> [WHAT THE EXERCISE ASKS] Go line by line through the entries below and count those containing the string "dans"; give only the count.
[Start of Attachment]
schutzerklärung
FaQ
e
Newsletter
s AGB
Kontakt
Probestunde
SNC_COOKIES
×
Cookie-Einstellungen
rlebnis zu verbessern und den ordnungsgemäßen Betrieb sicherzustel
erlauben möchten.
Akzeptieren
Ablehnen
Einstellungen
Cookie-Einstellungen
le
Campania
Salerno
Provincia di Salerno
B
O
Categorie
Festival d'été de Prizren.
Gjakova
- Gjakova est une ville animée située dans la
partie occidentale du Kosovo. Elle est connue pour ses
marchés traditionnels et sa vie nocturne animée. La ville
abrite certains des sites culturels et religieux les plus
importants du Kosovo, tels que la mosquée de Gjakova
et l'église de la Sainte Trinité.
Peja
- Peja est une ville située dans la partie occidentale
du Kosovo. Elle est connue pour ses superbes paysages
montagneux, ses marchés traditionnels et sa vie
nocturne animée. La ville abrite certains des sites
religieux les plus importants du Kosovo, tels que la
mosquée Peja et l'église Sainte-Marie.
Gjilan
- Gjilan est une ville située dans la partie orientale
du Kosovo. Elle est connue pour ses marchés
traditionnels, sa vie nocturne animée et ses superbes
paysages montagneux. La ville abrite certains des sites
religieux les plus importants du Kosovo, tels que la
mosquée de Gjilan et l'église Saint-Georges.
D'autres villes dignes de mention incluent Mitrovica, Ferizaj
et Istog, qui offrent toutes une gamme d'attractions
[End of Attachment]
[Start of Attachment]
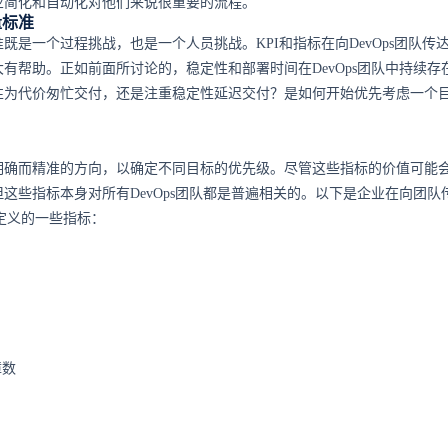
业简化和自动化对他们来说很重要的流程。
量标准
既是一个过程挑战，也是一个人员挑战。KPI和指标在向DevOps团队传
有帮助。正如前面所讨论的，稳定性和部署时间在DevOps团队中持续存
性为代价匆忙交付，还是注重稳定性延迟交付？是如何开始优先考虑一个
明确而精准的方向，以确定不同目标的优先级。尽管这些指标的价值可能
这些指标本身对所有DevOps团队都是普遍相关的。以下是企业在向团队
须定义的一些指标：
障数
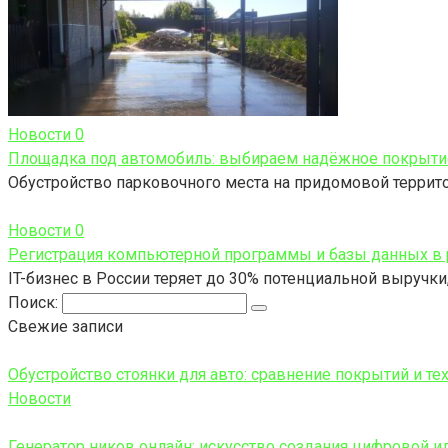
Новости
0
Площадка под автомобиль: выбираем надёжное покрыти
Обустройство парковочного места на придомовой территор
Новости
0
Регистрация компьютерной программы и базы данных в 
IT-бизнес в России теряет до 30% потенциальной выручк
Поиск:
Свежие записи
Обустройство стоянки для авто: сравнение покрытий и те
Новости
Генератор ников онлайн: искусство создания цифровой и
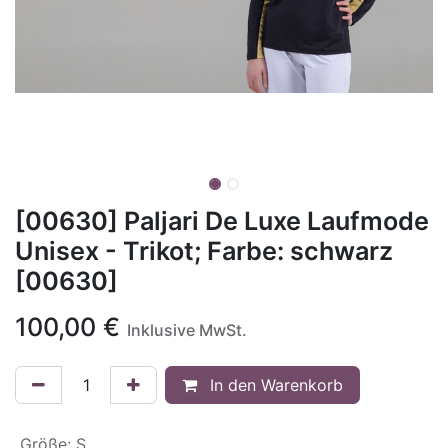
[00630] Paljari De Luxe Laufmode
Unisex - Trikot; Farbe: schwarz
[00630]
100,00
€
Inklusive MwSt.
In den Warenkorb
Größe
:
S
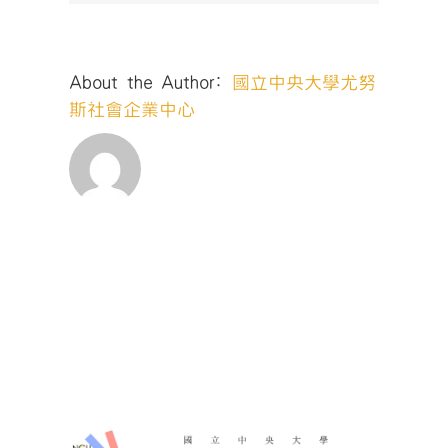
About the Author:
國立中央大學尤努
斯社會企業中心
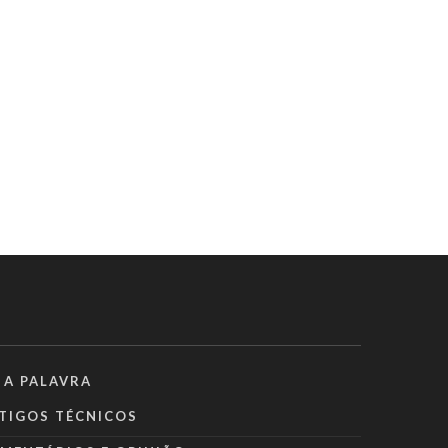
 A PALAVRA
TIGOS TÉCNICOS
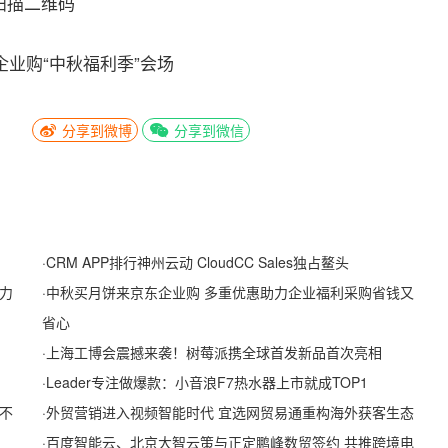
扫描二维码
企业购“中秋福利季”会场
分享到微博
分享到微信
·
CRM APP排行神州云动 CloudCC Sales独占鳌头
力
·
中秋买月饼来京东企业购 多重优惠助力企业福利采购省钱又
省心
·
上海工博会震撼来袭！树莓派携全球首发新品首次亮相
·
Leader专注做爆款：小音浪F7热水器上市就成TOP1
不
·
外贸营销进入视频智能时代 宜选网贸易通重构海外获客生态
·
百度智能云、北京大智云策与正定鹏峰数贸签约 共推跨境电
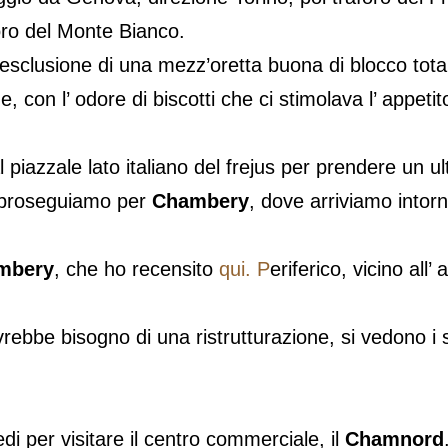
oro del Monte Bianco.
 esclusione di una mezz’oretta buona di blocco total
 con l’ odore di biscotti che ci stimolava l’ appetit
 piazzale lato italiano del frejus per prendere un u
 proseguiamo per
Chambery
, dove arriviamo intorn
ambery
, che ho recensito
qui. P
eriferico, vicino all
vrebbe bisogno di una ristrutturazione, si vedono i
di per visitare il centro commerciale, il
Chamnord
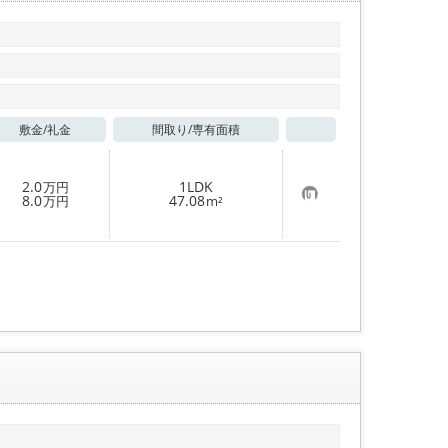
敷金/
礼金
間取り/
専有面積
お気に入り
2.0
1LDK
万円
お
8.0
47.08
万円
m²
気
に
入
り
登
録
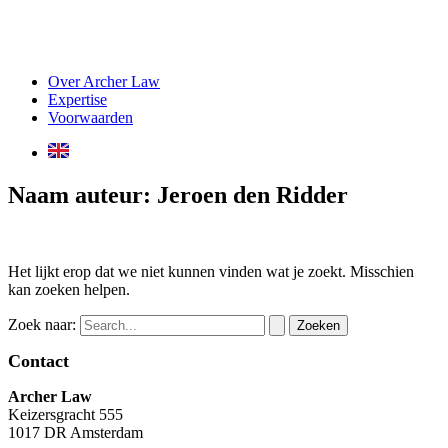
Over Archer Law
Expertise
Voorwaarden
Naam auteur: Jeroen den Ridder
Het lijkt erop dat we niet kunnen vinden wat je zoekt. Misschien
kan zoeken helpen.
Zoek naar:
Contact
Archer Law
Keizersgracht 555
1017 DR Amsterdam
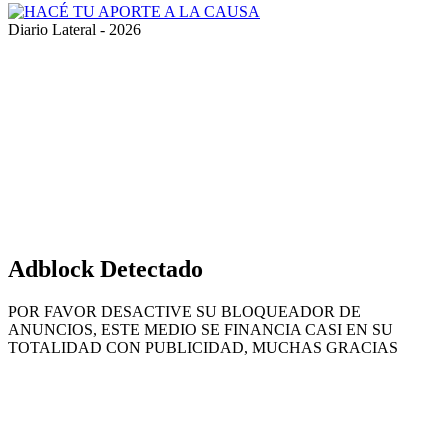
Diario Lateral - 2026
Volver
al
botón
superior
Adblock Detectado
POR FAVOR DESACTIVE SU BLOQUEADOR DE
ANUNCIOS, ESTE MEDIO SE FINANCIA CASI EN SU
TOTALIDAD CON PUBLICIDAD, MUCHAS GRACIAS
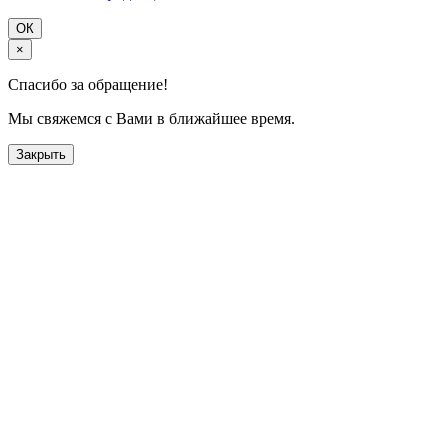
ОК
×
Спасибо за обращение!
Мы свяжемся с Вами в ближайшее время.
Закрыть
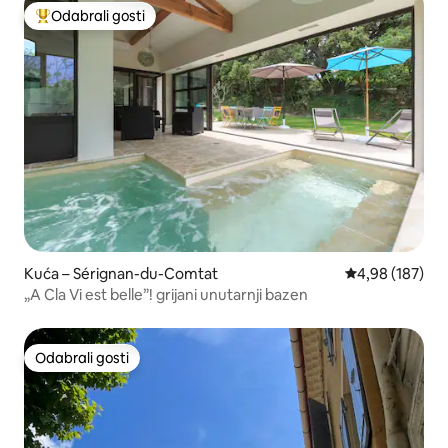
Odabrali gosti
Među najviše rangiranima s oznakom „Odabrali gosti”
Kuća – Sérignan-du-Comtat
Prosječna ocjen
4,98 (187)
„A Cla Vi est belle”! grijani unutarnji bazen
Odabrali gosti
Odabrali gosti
[End of Attachment]
> [OUTPUT OF THE EXERCISE] 3